Concerns associated with legalizing marijuana include the idea that it could lead to more teens smoking pot, but findings of a new study involving more than 1 million teenagers revealed that the number of teens who smoke weed has not increased in states where the drug is already permitted.

For the new study published in The Lancet Psychiatry on June 15, researchers wanted to know if pot use has increased among teenagers from the time states approved medical marijuana laws until 2014 and if the passage of the laws is tied with changes to the risks of youngsters starting to use marijuana.

The researchers looked at the data of more than 1 million teenagers, who were surveyed whether or not they have used marijuana in the last 30 days in a series of school surveys from 1991 to 2014 administered to student in grades 8, 10 and 12. They found that teen marijuana use was more prevalent in states that had approved medical marijuana laws as of 2014, with almost 16 percent of the teens claiming they have used marijuana in the last 30 days compared with only 13 of their counterparts in states where medical marijuana is not permitted.
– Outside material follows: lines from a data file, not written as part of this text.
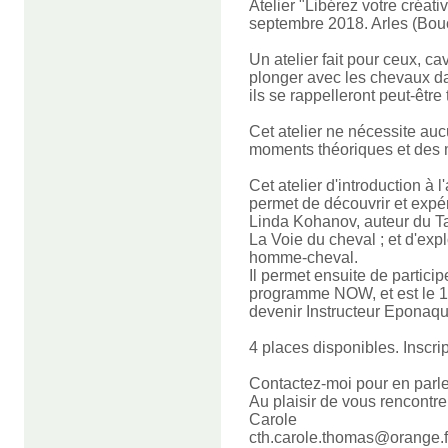
Atelier "Libérez votre créat
septembre 2018. Arles (Bo
Un atelier fait pour ceux, ca
plonger avec les chevaux da
ils se rappelleront peut-être 
Cet atelier ne nécessite au
moments théoriques et des
Cet atelier d'introduction 
permet de découvrir et expé
Linda Kohanov, auteur du T
La Voie du cheval ; et d'expl
homme-cheval.
Il permet e
nsuite de partici
programme NOW, et est le 1e
devenir Instructeur Eponaqu
4 places disponibles. Inscrip
Contactez-moi pour en parler
Au plaisir de vous rencontrer
Carole
cth.carole.thomas@orange.f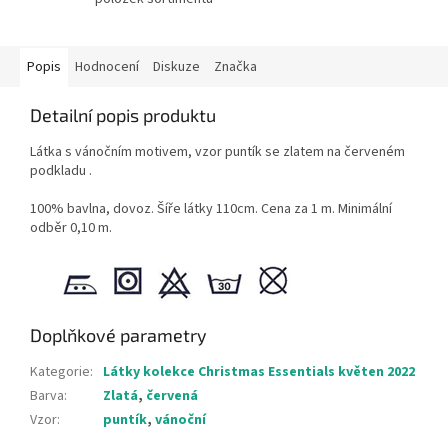
Popis
Hodnocení
Diskuze
Značka
Detailní popis produktu
Látka s vánočním motivem, vzor puntík se zlatem na červeném
podkladu .
100% bavlna, dovoz. Šíře látky 110cm. Cena za 1 m. Minimální
odběr 0,10 m.
Doplňkové parametry
Kategorie
:
Látky kolekce Christmas Essentials květen 2022
Barva
:
Zlatá
,
červená
Vzor
:
puntík
,
vánoční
The researchers, however, found that over time there was no change in marijuana use among teenagers in 21 states that legalized medical marijuana by 2014 after the law was green-lighted, compared with before.

Around 16 percent of the teenagers said that they did not use marijuana in the last 30 days before the law was passed while 15 percent of the teens said the same after the marijuana law was passed.

"Our findings provide the strongest evidence to date that marijuana use by teenagers does not increase after a state legalizes medical marijuana," said study researcher Deborah Hasin, from Columbia University Medical Center, adding that the states with approved medical marijuana laws already have higher marijuana use among teenagers compared with other states.

The study is not the first one that shows marijuana use among teenagers did not increase after medical marijuana legalization. Two earlier studies also had the same results, albeit they were conducted in only four to five states.

The researchers noted there could be other factors that contribute to marijuana use among teenagers. 

"Adolescent use is higher in states that ever passed such a law than in other states. State-level risk factors other than medical marijuana laws could contribute to both marijuana use and the passage of medical marijuana laws, and such factors warrant investigation," Hasin and colleagues wrote in their study.